Tais elementos formam um conjunto de condições favoráveis à migração internacional com destino ao Brasil, num contexto de crescimento econômico que demandava mais força de trabalho qualificada para atender aos setores de infraestrutura e indústria, bem como de força trabalho com menor qualificação técnico-científica para substituir os trabalhadores locais em determinados ramos. Este panorama tem como precedente uma nova política de internacionalização da economia brasileira da década de 1990 (FERNANDES, 2015, p. 24).
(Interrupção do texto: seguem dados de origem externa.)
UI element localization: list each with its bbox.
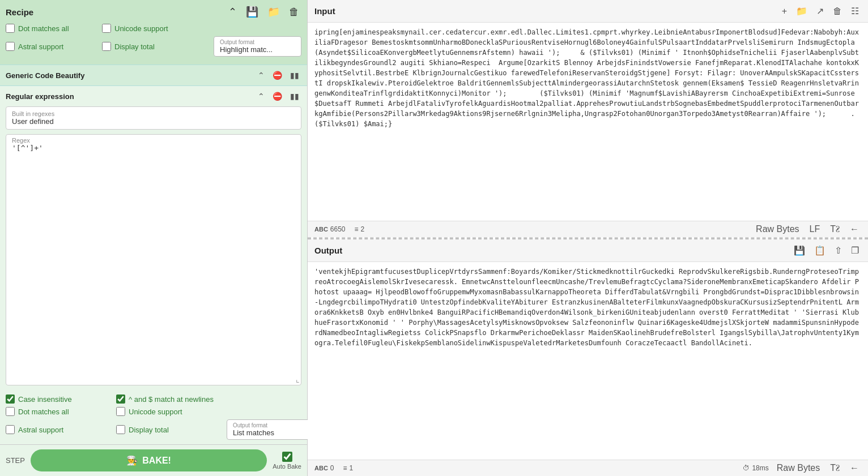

Neste caso, a imigração de bolivianos e haitianos tem no subimperialismo brasileiro o seu caráter comum, mas se diferenciam no tempo de duração e no contexto histórico de sua inauguração e continuação. Em termos de políticas migratórias, de acordo com Duval Fernandes (2015), o fluxo migratório de haitianos se iniciou após o terremoto que ocorrera no Haiti em 2010, associado à relevância internacional alcançada pelo Brasil até então. A migração dos bolivianos resulta da integração econômica e dos acordos de livre trânsito e regularização dos imigrantes entre Brasil e demais países da América do Sul (FERNANDES, 2015, p. 28).
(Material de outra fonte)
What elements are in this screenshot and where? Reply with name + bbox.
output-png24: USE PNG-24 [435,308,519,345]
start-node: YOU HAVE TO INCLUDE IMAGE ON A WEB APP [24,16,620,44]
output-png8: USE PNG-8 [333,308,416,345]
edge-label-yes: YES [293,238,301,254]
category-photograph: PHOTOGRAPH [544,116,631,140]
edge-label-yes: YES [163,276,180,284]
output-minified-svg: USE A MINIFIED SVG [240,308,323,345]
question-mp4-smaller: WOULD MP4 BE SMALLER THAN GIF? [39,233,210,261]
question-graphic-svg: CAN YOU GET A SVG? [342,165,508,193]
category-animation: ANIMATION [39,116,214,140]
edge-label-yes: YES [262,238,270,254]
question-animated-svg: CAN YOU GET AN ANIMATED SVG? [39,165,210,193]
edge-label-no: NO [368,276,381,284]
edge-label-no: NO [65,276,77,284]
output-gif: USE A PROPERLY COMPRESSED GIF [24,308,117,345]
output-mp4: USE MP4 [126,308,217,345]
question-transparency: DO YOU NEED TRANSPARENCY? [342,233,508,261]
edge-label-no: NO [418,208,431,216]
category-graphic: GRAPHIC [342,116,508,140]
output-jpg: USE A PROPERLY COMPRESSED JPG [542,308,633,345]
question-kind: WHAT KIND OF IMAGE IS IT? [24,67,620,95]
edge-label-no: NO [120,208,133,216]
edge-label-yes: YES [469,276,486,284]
A presença do Brasil no Haiti comandando a MINUSTAH, a partir de 2004, foi decisiva para inserir o Brasil entre os destinos mais procurados pelos haitianos para fugir da instabilidade de ordem político-econômica e social no país. Os imigrantes vindos do Haiti adotam algumas táticas, tanto para entrada quanto para permanência no Brasil como, por exemplo:
Os principais pontos de entrada no Brasil são as fronteiras do Peru com os Estados do Acre e Amazonas. Ao chegarem à fronteira, estes imigrantes apresentam uma solicitação de refúgio, alegando as péssimas condições de vida no Haiti e a impossibilidade de continuar vivendo naquele país, após o terremoto. Sendo o Brasil signatário das convenções sobre o acolhimento de refugiados, as autoridades na fronteira registram estas solicitações e as encaminham ao órgão competente: o Comitê Nacional para Refugiados (CONARE), do Ministério da Justiça, para análise. Enquanto aguardam a tramitação do pedido de refúgio, os imigrantes recebem uma documentação provisória (Cadastro de Pessoa Física – CPF e Carteira de Trabalho) que lhes permite circular pelo país na busca por trabalho (FERNANDES, 2015, p. 29).
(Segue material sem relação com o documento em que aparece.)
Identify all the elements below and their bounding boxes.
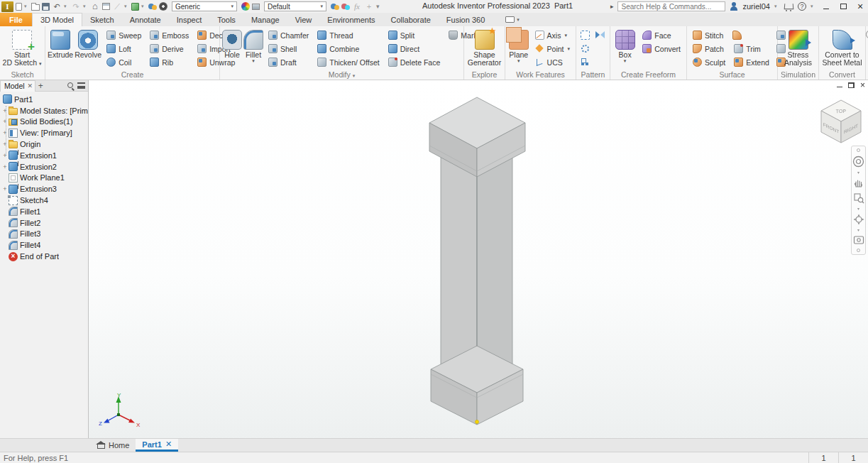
search-expand-icon[interactable]: ▸	[610, 3, 614, 10]
restore-button[interactable]	[837, 1, 850, 11]
group-label-work-features[interactable]: Work Features	[505, 70, 576, 79]
tree-item-end-of-part[interactable]: End of Part	[0, 251, 88, 262]
new-file-caret-icon[interactable]: ▾	[24, 4, 29, 9]
sketch-driven-pattern-button[interactable]	[578, 55, 592, 69]
tab-environments[interactable]: Environments	[319, 13, 383, 26]
origin-point[interactable]	[476, 420, 479, 424]
tab-view[interactable]: View	[287, 13, 320, 26]
navbar-caret-icon[interactable]: ▾	[857, 229, 859, 232]
tree-item-fillet4[interactable]: Fillet4	[0, 239, 88, 251]
undo-icon[interactable]: ↶	[52, 1, 62, 12]
group-label-create-freeform[interactable]: Create Freeform	[610, 70, 686, 79]
tab-manage[interactable]: Manage	[243, 13, 287, 26]
browser-menu-icon[interactable]	[77, 82, 85, 89]
tree-item-sketch4[interactable]: Sketch4	[0, 195, 88, 206]
tree-item-fillet3[interactable]: Fillet3	[0, 229, 88, 240]
expander-icon[interactable]	[1, 118, 9, 125]
fillet-button[interactable]: Fillet ▾	[243, 28, 263, 63]
group-label-surface[interactable]: Surface	[687, 70, 777, 79]
user-avatar-icon[interactable]	[730, 2, 738, 11]
start-2d-sketch-button[interactable]: Start2D Sketch ▾	[2, 28, 42, 67]
orbit-icon[interactable]	[853, 214, 864, 225]
redo-icon[interactable]: ↷	[71, 1, 81, 12]
combine-button[interactable]: Combine	[314, 42, 383, 55]
viewport-3d[interactable]: × TOP FRONT RIGHT ▾ ▾ ▾	[89, 80, 868, 438]
doc-close-icon[interactable]: ×	[860, 82, 865, 89]
look-at-icon[interactable]	[853, 235, 864, 245]
material-dropdown[interactable]: Generic▾	[172, 1, 237, 11]
delete-face-button[interactable]: Delete Face	[385, 55, 444, 69]
group-label-convert[interactable]: Convert	[819, 70, 865, 79]
axis-button[interactable]: Axis▾	[532, 28, 573, 42]
freeform-face-button[interactable]: Face	[639, 28, 684, 42]
doc-restore-icon[interactable]	[848, 82, 855, 88]
sweep-button[interactable]: Sweep	[103, 28, 145, 42]
tree-item-solid-bodies[interactable]: Solid Bodies(1)	[0, 116, 88, 128]
help-caret-icon[interactable]: ▾	[811, 4, 815, 9]
plane-button[interactable]: Plane ▾	[507, 28, 530, 63]
navbar-caret-icon[interactable]: ▾	[857, 171, 859, 174]
expander-icon[interactable]	[1, 163, 9, 170]
tree-item-fillet1[interactable]: Fillet1	[0, 206, 88, 217]
group-label-create[interactable]: Create	[45, 70, 219, 79]
tree-item-extrusion1[interactable]: Extrusion1	[0, 150, 88, 161]
patch-button[interactable]: Patch	[689, 42, 729, 55]
tab-fusion360[interactable]: Fusion 360	[439, 13, 493, 26]
user-caret-icon[interactable]: ▾	[774, 4, 779, 9]
part1-tab-close-icon[interactable]: ✕	[165, 440, 172, 449]
tree-item-extrusion3[interactable]: Extrusion3	[0, 183, 88, 195]
shell-button[interactable]: Shell	[265, 42, 312, 55]
browser-add-tab-button[interactable]: +	[35, 81, 45, 91]
navbar-caret-icon[interactable]: ▾	[857, 207, 859, 210]
tab-file[interactable]: File	[0, 13, 32, 26]
group-label-simulation[interactable]: Simulation	[778, 70, 818, 79]
convert-to-sheet-metal-button[interactable]: Convert toSheet Metal	[821, 28, 863, 67]
appearance-dropdown[interactable]: Default▾	[264, 1, 326, 11]
tree-item-origin[interactable]: Origin	[0, 138, 88, 150]
tab-sketch[interactable]: Sketch	[82, 13, 122, 26]
emboss-button[interactable]: Emboss	[146, 28, 192, 42]
trim-button[interactable]: Trim	[730, 42, 773, 55]
stitch-button[interactable]: Stitch	[689, 28, 729, 42]
measure-icon[interactable]: ⟋	[112, 1, 122, 12]
material-cube-icon[interactable]	[131, 3, 139, 11]
tab-tools[interactable]: Tools	[209, 13, 243, 26]
adjust-appearance-icon[interactable]	[331, 3, 339, 11]
username[interactable]: zuriel04	[742, 2, 770, 11]
save-icon[interactable]	[42, 3, 50, 11]
help-icon[interactable]: ?	[798, 2, 806, 11]
loft-button[interactable]: Loft	[103, 42, 145, 55]
tree-item-fillet2[interactable]: Fillet2	[0, 217, 88, 229]
undo-caret-icon[interactable]: ▾	[64, 4, 69, 9]
tab-3d-model[interactable]: 3D Model	[32, 13, 82, 26]
browser-search-icon[interactable]	[67, 82, 75, 89]
shape-generator-button[interactable]: ShapeGenerator	[466, 28, 502, 67]
group-label-explore[interactable]: Explore	[464, 70, 505, 79]
circular-pattern-button[interactable]	[578, 42, 592, 55]
close-button[interactable]: ×	[854, 1, 867, 11]
point-button[interactable]: Point▾	[532, 42, 573, 55]
derive-button[interactable]: Derive	[146, 42, 192, 55]
inventor-logo-icon[interactable]: I	[1, 1, 13, 12]
group-label-sketch[interactable]: Sketch	[0, 70, 45, 79]
revolve-button[interactable]: Revolve	[75, 28, 101, 59]
rib-button[interactable]: Rib	[146, 55, 192, 69]
doc-tab-home[interactable]: Home	[90, 439, 136, 452]
expander-icon[interactable]	[1, 107, 9, 114]
tree-item-work-plane1[interactable]: Work Plane1	[0, 173, 88, 184]
group-label-pattern[interactable]: Pattern	[576, 70, 610, 79]
doc-tab-part1[interactable]: Part1✕	[136, 439, 178, 452]
redo-caret-icon[interactable]: ▾	[83, 4, 88, 9]
open-file-icon[interactable]	[31, 4, 40, 11]
store-cart-icon[interactable]	[784, 3, 793, 11]
material-caret-icon[interactable]: ▾	[141, 4, 146, 9]
iproperties-icon[interactable]	[102, 3, 110, 10]
thicken-offset-button[interactable]: Thicken/ Offset	[314, 55, 383, 69]
expander-icon[interactable]	[1, 141, 9, 148]
tree-item-part1[interactable]: Part1	[0, 94, 88, 105]
draft-button[interactable]: Draft	[265, 55, 312, 69]
ruled-surface-button[interactable]	[730, 28, 773, 42]
doc-minimize-icon[interactable]	[837, 87, 842, 87]
tree-item-model-states[interactable]: Model States: [Primary]	[0, 105, 88, 116]
browser-tab-model[interactable]: Model✕	[0, 80, 35, 92]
A política externa brasileira também é outro fator que explica a imigração de haitianos, que passou por transformações desde o primeiro ano do governo Lula, e pela qual a liderança das forças de paz no Haiti divide sua inserção no país com a forte presença de empresas brasileiras no mercado local – principalmente empreiteiras e grandes construtoras que se encarregam de reconstruir o Haiti. Tais ações expressam a estratégia do Brasil de criar um modelo suficientemente integrado dentro da América Latina para alocar a expansão das empresas brasileiras, servindo para mostrar a capacidade de arbitragem e de intervenção em conflitos armados, com o objetivo de garantir assento permanente no Conselho de Segurança da ONU (MAGALHÃES, 2017, p. 122).
[...] embora a atuação brasileira no país se dê no sentido das forças de estabilização e de contenção dos movimentos sociais e populares, no resguardo da estrutura de classes interna e na manutenção dos interesses capitalistas na região (cooperação com o capitalismo mundial, especialmente com o imperialismo norte-americano), existe um alto grau de especificidade dos próprios interesses nacionais brasileiros no país (antagonismo com outras forças imperialistas, como Estados Unidos e França). Essas especificidades apontam, sobretudo, para o acesso a fontes de matérias-primas, a construção de estradas, portos e refinarias e desenvolvimento de projetos nas áreas de comércio, saúde e educação (MAGALHÃES, 2017, p. 124).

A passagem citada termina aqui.